Stephenson has tried to agitate LeBron throughout all of them.

From the choke sign back when Stephenson was still a benchwarmer to the infamous ear blow to the tapping of LeBron’s face the next game, Stephenson has been relentless. And LeBron has mostly kept his cool.

But not last night.

Midway through the fourth quarter of the Cavaliers’ Game 4 win over the Pacers, Stephenson stuck close to LeBron as LeBron went to the Cleveland bench. LeBron pushed Stephenson away and received a technical foul.

LeBron:

I mean, I should never have gotten a tech in the first place. There’s a timeout called, and this guy’s following me to my bench.

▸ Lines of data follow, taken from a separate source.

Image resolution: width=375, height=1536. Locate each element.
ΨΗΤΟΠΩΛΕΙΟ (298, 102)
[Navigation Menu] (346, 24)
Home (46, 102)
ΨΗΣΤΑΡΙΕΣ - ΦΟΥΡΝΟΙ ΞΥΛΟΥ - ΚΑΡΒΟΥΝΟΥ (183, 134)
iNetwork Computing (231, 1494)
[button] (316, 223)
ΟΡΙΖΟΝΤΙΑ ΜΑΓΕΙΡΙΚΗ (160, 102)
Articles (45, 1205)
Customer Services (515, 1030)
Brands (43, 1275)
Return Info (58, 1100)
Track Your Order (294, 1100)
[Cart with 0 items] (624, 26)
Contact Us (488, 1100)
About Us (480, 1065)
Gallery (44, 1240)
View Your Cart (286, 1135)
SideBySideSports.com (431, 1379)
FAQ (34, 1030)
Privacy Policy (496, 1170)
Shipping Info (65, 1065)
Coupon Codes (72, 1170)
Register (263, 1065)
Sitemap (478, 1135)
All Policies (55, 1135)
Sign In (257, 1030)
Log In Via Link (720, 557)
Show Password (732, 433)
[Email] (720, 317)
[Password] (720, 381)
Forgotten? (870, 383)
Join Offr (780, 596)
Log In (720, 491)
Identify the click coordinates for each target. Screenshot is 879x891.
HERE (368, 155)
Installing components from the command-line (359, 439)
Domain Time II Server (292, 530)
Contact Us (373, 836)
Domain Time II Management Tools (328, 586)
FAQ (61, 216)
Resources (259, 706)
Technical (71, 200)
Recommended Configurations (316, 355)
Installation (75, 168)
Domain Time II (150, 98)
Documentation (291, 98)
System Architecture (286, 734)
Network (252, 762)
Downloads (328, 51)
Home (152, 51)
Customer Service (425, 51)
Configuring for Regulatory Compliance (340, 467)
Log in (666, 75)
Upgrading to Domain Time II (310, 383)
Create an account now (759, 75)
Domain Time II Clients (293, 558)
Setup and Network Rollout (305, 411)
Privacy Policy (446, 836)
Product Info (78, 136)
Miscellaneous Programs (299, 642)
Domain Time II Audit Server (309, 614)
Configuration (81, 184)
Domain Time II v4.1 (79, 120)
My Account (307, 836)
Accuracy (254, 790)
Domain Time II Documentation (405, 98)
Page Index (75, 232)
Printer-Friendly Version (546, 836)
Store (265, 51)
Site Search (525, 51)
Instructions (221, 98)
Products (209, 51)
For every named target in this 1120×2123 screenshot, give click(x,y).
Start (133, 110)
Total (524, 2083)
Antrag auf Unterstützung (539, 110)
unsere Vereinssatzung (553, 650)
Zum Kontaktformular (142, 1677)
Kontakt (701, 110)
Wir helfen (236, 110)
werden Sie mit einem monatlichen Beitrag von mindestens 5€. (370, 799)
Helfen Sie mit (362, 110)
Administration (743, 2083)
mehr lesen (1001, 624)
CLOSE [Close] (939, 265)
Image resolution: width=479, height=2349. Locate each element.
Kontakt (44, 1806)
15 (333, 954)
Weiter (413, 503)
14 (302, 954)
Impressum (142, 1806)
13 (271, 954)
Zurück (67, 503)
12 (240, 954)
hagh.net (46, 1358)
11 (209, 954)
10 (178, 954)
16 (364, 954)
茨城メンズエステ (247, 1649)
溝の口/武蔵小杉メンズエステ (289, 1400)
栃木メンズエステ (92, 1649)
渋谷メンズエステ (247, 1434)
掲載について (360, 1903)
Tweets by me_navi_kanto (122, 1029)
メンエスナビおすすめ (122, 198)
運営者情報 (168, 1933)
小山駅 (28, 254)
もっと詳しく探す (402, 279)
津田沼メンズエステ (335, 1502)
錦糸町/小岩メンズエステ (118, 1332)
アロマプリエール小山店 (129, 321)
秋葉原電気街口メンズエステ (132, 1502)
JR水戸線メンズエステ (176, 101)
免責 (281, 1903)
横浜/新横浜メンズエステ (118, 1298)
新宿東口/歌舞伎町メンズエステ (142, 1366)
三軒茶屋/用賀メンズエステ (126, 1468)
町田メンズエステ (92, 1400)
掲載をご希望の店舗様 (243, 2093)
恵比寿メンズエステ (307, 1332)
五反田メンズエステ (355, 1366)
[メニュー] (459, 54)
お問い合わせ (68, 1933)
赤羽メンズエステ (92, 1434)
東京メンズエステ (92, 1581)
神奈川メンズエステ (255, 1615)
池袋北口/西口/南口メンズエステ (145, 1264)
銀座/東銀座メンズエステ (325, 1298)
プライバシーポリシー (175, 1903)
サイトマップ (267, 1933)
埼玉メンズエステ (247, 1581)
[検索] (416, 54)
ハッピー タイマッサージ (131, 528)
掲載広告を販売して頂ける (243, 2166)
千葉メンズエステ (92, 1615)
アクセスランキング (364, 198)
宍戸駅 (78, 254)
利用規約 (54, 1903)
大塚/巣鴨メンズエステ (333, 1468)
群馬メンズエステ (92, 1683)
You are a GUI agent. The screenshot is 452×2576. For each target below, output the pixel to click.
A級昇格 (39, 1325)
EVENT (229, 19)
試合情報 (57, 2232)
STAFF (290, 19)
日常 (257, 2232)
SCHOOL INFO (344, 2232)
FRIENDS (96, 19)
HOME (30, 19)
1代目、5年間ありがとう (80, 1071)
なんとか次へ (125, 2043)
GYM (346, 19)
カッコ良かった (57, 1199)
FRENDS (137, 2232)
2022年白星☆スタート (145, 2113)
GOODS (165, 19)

I gave him a little nudge, and he falls to half court. Come on. But I should know better. I should know better. I’ve been dealing with this since elementary. It’s like I tell you a joke – I tell you a joke and then you laugh, and you get caught. That’s what happened. Lance told me a joke. I laughed. Teacher caught me. Now, I’ve got to go see the principal. That’s what happened.

Stephenson earned that technical foul. He did just enough to bait LeBron, but too much where Stephenson would get a tech. Then, Stephenson exaggerated the contract.

LeBron got got, and he knows it.

He’s also probably savvy enough to remain on greater alert to Stephenson’s antics the rest of the series and avoid responding again.